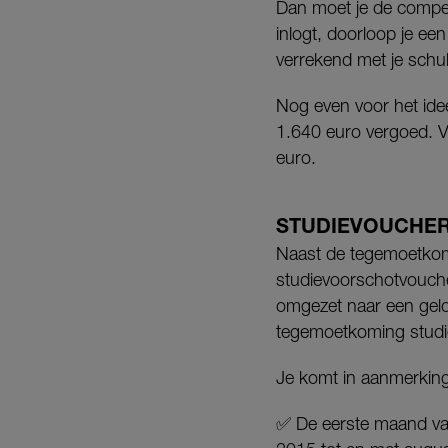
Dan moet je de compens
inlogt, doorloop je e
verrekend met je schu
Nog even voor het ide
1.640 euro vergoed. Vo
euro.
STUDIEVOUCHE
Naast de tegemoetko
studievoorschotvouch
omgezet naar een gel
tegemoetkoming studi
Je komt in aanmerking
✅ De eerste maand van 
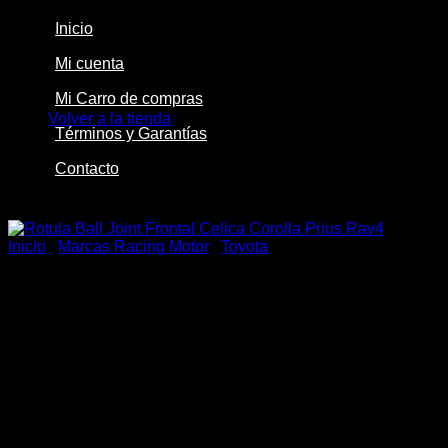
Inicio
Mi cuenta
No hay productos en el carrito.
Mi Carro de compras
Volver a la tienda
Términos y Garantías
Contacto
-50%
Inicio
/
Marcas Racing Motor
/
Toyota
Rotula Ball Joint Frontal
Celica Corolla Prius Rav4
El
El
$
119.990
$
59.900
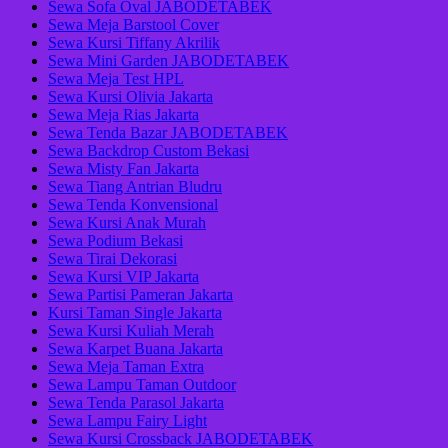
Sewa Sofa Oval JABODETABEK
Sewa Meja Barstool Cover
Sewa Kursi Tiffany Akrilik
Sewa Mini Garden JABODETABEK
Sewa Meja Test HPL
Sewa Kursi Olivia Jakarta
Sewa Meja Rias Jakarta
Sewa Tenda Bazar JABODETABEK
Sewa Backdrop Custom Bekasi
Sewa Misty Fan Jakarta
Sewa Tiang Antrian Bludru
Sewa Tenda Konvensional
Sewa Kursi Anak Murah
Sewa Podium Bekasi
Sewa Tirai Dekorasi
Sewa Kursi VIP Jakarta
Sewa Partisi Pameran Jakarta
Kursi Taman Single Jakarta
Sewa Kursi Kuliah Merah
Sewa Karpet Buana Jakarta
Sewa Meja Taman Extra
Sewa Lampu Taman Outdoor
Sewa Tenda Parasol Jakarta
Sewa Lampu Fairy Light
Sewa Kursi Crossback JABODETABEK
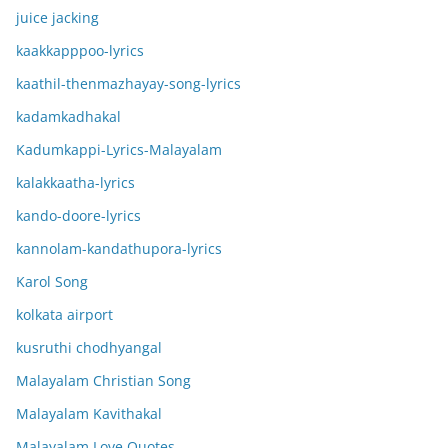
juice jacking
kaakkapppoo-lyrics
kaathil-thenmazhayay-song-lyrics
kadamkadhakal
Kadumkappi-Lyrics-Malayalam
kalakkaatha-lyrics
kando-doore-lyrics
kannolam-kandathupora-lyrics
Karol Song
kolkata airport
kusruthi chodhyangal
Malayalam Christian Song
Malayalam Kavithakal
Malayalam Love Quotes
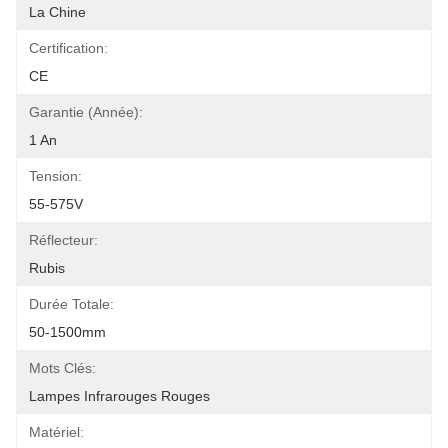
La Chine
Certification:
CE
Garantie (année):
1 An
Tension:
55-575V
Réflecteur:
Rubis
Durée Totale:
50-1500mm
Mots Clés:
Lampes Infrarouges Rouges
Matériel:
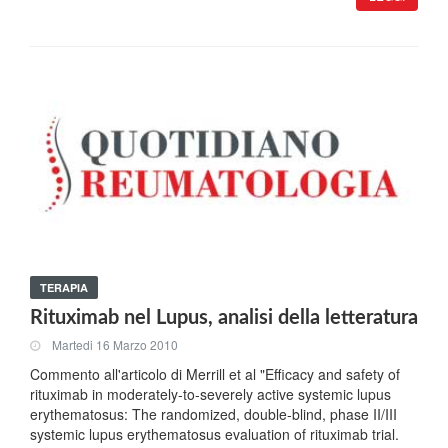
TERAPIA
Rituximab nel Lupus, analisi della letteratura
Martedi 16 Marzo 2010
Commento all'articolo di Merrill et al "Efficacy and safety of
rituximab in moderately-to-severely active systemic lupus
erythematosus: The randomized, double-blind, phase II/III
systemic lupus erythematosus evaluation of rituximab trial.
-.-.-
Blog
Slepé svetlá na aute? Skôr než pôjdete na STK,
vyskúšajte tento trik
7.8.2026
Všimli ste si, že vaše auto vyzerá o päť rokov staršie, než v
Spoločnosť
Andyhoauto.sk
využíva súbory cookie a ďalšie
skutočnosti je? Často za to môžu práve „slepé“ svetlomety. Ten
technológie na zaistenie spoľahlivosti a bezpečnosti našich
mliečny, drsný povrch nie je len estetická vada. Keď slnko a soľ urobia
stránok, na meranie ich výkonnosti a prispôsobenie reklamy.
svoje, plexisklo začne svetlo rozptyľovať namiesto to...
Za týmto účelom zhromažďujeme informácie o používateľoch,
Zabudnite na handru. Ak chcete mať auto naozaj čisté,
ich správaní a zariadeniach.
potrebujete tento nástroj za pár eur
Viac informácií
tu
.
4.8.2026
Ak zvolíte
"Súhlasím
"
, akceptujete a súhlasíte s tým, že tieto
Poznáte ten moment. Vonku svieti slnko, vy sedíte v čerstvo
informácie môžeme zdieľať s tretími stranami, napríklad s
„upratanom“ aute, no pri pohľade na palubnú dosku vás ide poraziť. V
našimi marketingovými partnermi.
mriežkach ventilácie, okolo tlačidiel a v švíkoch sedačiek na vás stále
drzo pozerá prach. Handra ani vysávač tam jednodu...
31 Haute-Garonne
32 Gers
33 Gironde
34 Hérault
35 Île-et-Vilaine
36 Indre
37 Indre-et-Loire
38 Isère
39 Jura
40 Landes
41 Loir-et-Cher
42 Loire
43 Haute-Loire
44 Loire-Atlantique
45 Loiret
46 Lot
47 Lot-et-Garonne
-.-.-
What to produce: Lines containing the word "Jakarta": copy each of them from the material.

Solution:
Sewa Kursi Olivia Jakarta
Sewa Meja Rias Jakarta
Sewa Misty Fan Jakarta
Sewa Kursi VIP Jakarta
Sewa Partisi Pameran Jakarta
Kursi Taman Single Jakarta
Sewa Karpet Buana Jakarta
Sewa Tenda Parasol Jakarta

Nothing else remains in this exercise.